Andrea Ceccherini in occasione dell’evento di chiusura per i 25 anni di Osservatorio for independent thinking
Nel 2025 Osservatorio for independent thinking ha compiuto 25 anni. Un quarto di secolo di iniziative volte a incentivare lo sviluppo di una cittadinanza consapevole negli ambiti dell’informazione, dell’economia e della finanza, dell’energia, dell’ambiente. I protagonisti? I giovani, ovviamente. Sono oltre 1 milione gli studenti che ogni anno partecipano ai progetti della realtà fondata da Andrea Ceccherini nel 2000, con l’intento di educare le nuove generazioni al pensiero critico. “L’opera di Osservatorio for independent thinking è tesa, attraverso una serie di progetti innovativi e coinvolgenti, a scuotere la coscienza dei più giovani per renderli sempre più attivi e partecipi”, ha spiegato il fondatore nell’ultima giornata di celebrazioni per il 25esimo anniversario dell’organizzazione. L’evento, tenutosi a Roma nel mese di gennaio, ha visto la partecipazione del cardinale Pietro Parolin, che ha parlato davanti a una platea di oltre 500 ragazzi provenienti da tutta Italia.

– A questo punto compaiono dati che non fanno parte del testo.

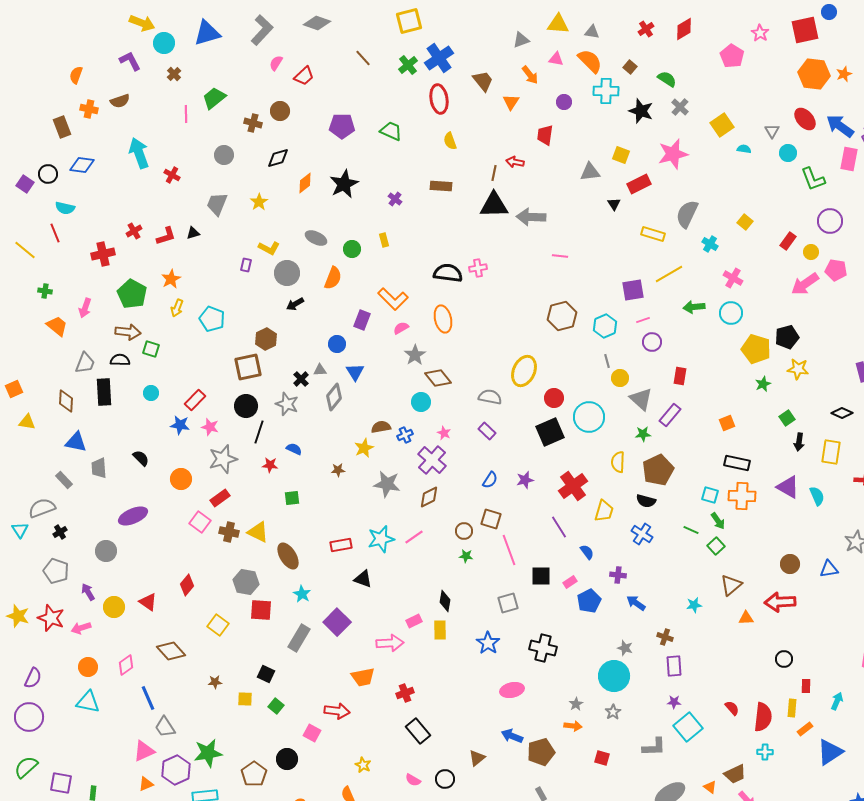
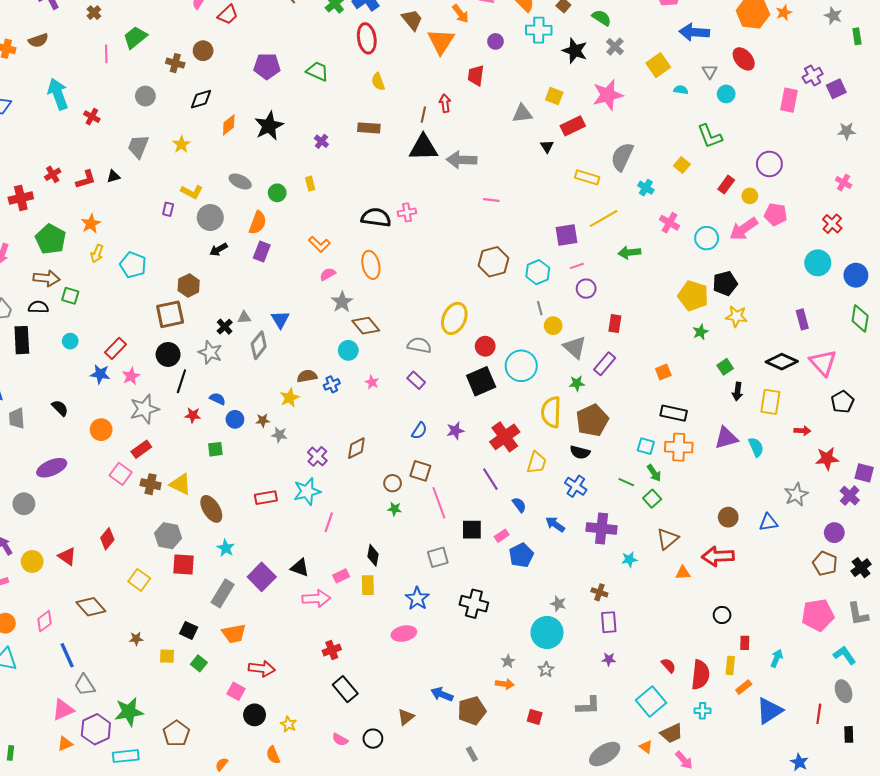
orange triangle: (511, 102) -> (441, 41), size x1.6
blue arrow: (840, 126) -> (694, 32), moved, turned -32
red arrow: (515, 162) -> (445, 103), turned 72
green L-shape: (813, 179) -> (710, 136), moved
orange L-shape: (393, 299) -> (319, 244), size x0.7
cyan circle: (731, 313) -> (707, 238), moved
purple rectangle: (362, 320) -> (262, 252), moved
blue circle: (337, 344) -> (235, 419), moved
black diamond: (842, 413) -> (782, 362), size x1.4
pink star: (210, 427) -> (131, 376), turned 30
purple cross: (432, 460) -> (317, 456), moved, size x0.7
yellow semicircle: (618, 462) -> (551, 412), size x1.4
gray star: (387, 484) -> (279, 435), moved, size x0.6
purple triangle: (788, 487) -> (726, 438), turned -45
pink line: (414, 537) -> (329, 522), moved, turned -36
purple cross: (618, 575) -> (602, 528), moved, size x1.8
black triangle: (363, 579) -> (300, 568), moved
blue arrow: (636, 603) -> (555, 524), moved
orange trapezoid: (363, 677) -> (234, 634), moved
pink ellipse: (512, 690) -> (404, 634), moved
cyan square: (688, 727) -> (651, 701), moved
black circle: (287, 759) -> (255, 715), moved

Andrea Ceccherini: l’energia dei giovani può cambiare il mondo
Secondo Andrea Ceccherini, il cambiamento necessario a rendere il mondo migliore passa attraverso una spinta innovativa di cui le nuove generazioni si fanno portatrici. “Crediamo che il mondo vada cambiato per farne un posto migliore e l’energia dei giovani può essere l’energia che serve per portare il mondo in un’altra fase della storia”, ha sottolineato. Poi ha aggiunto: “Sviluppare la coscienza, nell'era segnata dal diffondersi dell'Intelligenza Artificiale, vuol dire mettere la persona nella condizione di accorgersi di sé stessa, di essere consapevole di ciò che pensa e di ciò che prova rispetto a quel che le accade intorno, perché possa tenere in pugno la propria vita, restando al timone del proprio viaggio, senza delegare a terzi scelte che la riguardano e senza affidarsi, per pigrizia o comodità, a quel pilota automatico, che rappresenta l'inizio della fine della propria libertà e indipendenza. Insomma, insieme agli insegnanti europei vogliamo contribuire a far crescere nella scuola europea una nuova generazione di giovani cittadini vigili, non di sudditi anestetizzati”.